# KROSS TouchPad, Android 2.3



## JazzDon

Hi, we just bought a touchpad. We have wireless internet at home and have had no trouble connecting other devices.

We selected the wifi network and entered the password and it appears to attempt to connect and then immediately disconnects and continously runs though this cycle.

What are we doing wrong?

Thanks


----------



## DoubleHelix

What kind of device is this? A tablet? What make and model? Did you pay less than $150?


----------



## JazzDon

Hi there,

It is a tablet, KROSS, Android 2.3.

thanks,


----------



## DoubleHelix

If all other devices connect without a problem, I'd say there's something wrong with the tablet.


----------



## JazzDon

Other devices connect to my home wireless no problem, and the tablet connects in other areas (other wifi) no problem. Do you know of a setting that I can check?


----------



## murderbets

I am having the exact same problem with my Kross smart pad and can't find anyone who knows whats going on.
I have an iphone that connects to my rogers wifi and my wife has a Google Galaxy that connects.
This is seriously annoying!


----------



## erinhaleyrose

Hi Everybody I believe I have a resolution to your connection problem  I have the exact same Tablet I got it for my daughter for Christmas. It was only yesterday I got it all figured out, believe me it was a disappointing christmas having a gift that was useless!! 
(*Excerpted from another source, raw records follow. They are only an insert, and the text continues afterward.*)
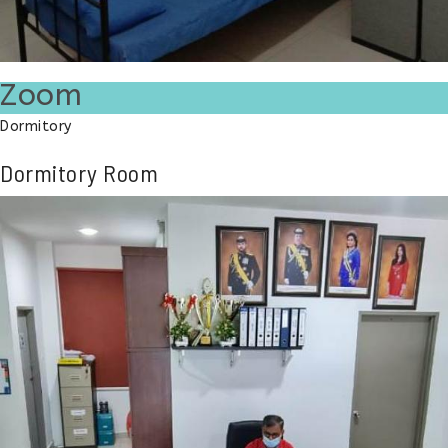
Zoom
Dormitory
Dormitory Room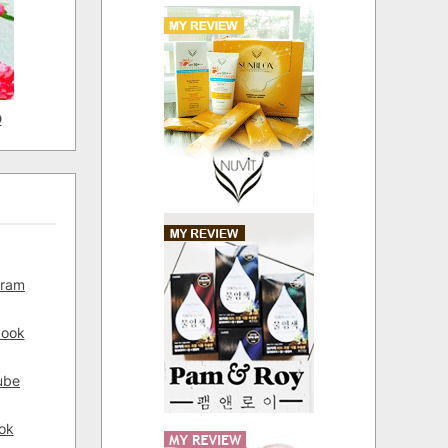
D
gram
book
ube
ok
The problem I was having was similar to yours when I go into Wireless Networks and scan my Network show however when I go to connect it would keep going from scanning, to connecting, to disconnecting and that is all would happen. Knowing there wasn't a problem with by network due to the fact that I have like 6 other devices connected, no issues I figured there was something wrong with the Tablet. I called the company, which was hard to locate a phone number for, there was nothing listed in the instruction manual nowhere but there was a website. On that website I searched the model number of the Tablet and located it, with better instructions in a pdf form. Still no help so on that site I found a 1-800#.. and they were useless!! Last off I contacted the retailer that I purchased it from and the owner experienced the same issue with other Tablets he sold and he had a resolution for the problem.. Its something to do with the Wireless Network your using. I had a Gateway modem from my ISP, I had to hook up a regular router to the gateway modem, I used a DLINK and just like that as soon as the router booted up the Tablet picked up the Network and was connected within 2 seconds.. After all that I got to say the Tablet performs really well for a cheaper version Tablet eventhough there customer service SUCK! 

Hope the resolution helps you like it helped me!!


----------



## trene

I gor the same k.r.o.s.s Android vs2.3 tablet for xmas. I hadno problems comnectkng to my network. I am however having diffi ul difficulties with Android market and other sites that have an Android app link. It ofte replie back that it is unable to install on an iphone/ipad device. I need a flash player app thats compatible with Android vs, 2.3. Can anyone provide feedback?


----------



## righton

I got the KROSS android2.3 tablet last week,connects to everything fine, i have to admit its pretty amazing considering the price and other options out there, i would say best andriod tablet in that price range


----------



## righton

whats the router you using? i got the Kross 742 model recently and its working pretty good and connects perfectly to all devices, try with some other router , sometimes its the older version routers.


----------